本開示のまた別の実施形態では、溶出バッファーは、約8〜約11の範囲のpHを有するバッファーまたは塩とともに、約45℃〜約99℃の範囲の温度を有する温水を含む。
本開示のまた別の実施形態では、水は、脱イオン水、DNアーゼ不含水、RNアーゼ不含水、ミリQ水、濾過水、水道水および地下水またはこれらの任意の組合せを含む群から選択される。
本開示のまた別の実施形態では、バッファーは、約5〜約12の範囲のpHを有するか、または約7〜約10のpKaを有する、ビシン、トリシン、トリス、HEPES、CHAPS、リン酸塩、酢酸塩、MES、ピリジン、ピペラジン、ビス−トリス、PIPES、ACES、BES、TES、ホウ酸塩、TAPS、CHES、CAPS、エタノールアミンおよびピペリジンまたはこれらの任意の組合せを含む群から選択される。
本開示のまた別の実施形態では、塩は、約0.01mM〜約100mMの範囲、好ましくは約5mM〜約50mMの範囲の濃度のMgCl、CaCl、NaClおよびKClまたはこれらの任意の組合せを含む群から選択される
本開示のまた別の実施形態では、マトリックスは、綿、綿の誘導体および綿のブレンドを有する合成ポリマーまたはこれらの任意の組合せを含む群から選択される。
本開示のまた別の実施形態では、綿は、天然綿、脱脂綿、臨床等級の綿、市販の綿、綿紡糸、水で洗浄した綿、酸または塩基で洗浄した綿、オートクレーブした綿、約1〜約14の範囲のpHを有するバッファーで処理した綿、塩溶液で処理した綿、有機溶媒で処理した綿、圧縮した綿および加工した綿を含む群から選択される。
本開示はさらに、試料から核酸を単離するためのキットであって、前記キットが、マトリックスおよびバッファーを含む、キットに関する。

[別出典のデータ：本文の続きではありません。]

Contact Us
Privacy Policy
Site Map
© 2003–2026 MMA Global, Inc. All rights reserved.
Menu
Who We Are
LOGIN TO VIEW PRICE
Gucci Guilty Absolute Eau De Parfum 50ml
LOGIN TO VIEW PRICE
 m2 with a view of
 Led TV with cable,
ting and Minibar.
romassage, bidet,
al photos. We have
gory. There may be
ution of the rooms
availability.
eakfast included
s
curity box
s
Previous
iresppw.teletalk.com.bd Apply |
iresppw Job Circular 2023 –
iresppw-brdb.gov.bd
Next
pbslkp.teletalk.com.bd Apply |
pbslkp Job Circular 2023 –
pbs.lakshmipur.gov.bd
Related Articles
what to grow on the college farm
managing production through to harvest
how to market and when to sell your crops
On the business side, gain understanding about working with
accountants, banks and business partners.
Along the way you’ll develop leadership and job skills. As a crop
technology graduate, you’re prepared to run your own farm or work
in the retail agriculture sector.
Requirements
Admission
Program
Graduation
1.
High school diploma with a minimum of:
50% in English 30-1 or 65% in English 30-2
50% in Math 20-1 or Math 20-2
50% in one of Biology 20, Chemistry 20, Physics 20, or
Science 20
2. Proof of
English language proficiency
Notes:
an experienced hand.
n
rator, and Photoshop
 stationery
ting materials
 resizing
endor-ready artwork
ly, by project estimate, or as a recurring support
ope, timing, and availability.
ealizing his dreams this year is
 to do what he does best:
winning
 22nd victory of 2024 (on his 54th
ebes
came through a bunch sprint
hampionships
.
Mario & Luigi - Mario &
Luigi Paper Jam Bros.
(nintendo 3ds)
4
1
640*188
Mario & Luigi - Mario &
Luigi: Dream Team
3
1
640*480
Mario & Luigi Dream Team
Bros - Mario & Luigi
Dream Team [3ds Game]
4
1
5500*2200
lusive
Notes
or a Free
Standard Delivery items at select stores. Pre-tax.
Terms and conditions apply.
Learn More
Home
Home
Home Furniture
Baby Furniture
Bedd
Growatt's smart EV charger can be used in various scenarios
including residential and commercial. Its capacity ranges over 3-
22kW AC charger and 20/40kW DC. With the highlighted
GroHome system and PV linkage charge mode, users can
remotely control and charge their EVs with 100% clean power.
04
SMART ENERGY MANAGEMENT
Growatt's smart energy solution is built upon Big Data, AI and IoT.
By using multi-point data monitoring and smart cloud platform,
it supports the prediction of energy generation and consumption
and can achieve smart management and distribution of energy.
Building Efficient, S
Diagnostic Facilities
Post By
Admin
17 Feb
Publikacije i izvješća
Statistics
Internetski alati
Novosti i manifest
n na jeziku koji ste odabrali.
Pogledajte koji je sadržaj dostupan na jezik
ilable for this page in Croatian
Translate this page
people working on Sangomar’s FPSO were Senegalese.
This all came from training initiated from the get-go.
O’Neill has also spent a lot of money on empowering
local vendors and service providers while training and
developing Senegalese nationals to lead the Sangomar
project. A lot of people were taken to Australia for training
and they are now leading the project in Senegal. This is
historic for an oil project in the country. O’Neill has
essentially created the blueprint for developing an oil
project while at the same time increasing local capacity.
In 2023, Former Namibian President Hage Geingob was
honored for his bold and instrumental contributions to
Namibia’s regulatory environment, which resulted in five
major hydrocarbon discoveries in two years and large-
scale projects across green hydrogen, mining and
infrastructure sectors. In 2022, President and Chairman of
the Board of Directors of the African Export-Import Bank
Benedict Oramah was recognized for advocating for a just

本開示の一実施形態では、マトリックスは、綿、綿の誘導体および綿のブレンドを有する合成ポリマーまたはこれらの任意の組合せを含む群から選択される。
本開示の別の実施形態では、綿は、天然綿、脱脂綿、臨床等級の綿、市販の綿、綿紡糸、水で洗浄した綿、酸または塩基で洗浄した綿、オートクレーブした綿、約1〜約14の範囲のpHを有するバッファーで処理した綿、塩溶液で処理した綿、有機溶媒で処理した綿、圧縮した綿および加工した綿を含む群から選択される。
本開示のさらに別の実施形態では、バッファーは、上記のような溶解バッファー、結合バッファー、洗浄バッファーおよび溶出バッファーを含む群から選択される。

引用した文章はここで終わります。